▶ [Exercise goal]:
All entries must come back exactly as given, with no pictures in the copy.

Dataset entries
┄┄┄┄┄┄┄┄┄┄

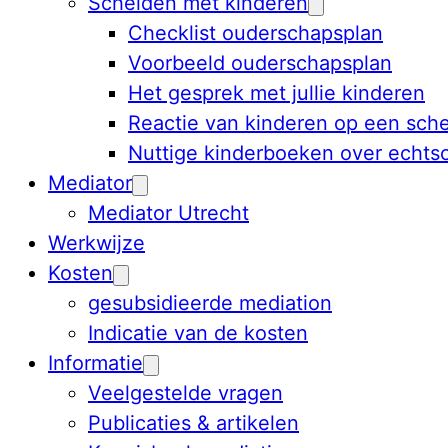
Scheiden met kinderen
Checklist ouderschapsplan
Voorbeeld ouderschapsplan
Het gesprek met jullie kinderen
Reactie van kinderen op een sche
Nuttige kinderboeken over echts
Mediator
Mediator Utrecht
Werkwijze
Kosten
gesubsidieerde mediation
Indicatie van de kosten
Informatie
Veelgestelde vragen
Publicaties & artikelen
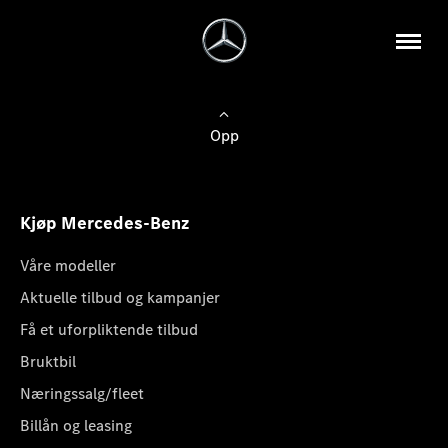
Opp
Kjøp Mercedes-Benz
Våre modeller
Aktuelle tilbud og kampanjer
Få et uforpliktende tilbud
Bruktbil
Næringssalg/fleet
Billån og leasing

┄┄┄┄┄┄┄┄┄┄

▶ [Output]:
Scheiden met kinderen
Checklist ouderschapsplan
Voorbeeld ouderschapsplan
Het gesprek met jullie kinderen
Reactie van kinderen op een sche
Nuttige kinderboeken over echts
Mediator
Mediator Utrecht
Werkwijze
Kosten
gesubsidieerde mediation
Indicatie van de kosten
Informatie
Veelgestelde vragen
Publicaties & artikelen
Opp
Kjøp Mercedes-Benz
Våre modeller
Aktuelle tilbud og kampanjer
Få et uforpliktende tilbud
Bruktbil
Næringssalg/fleet
Billån og leasing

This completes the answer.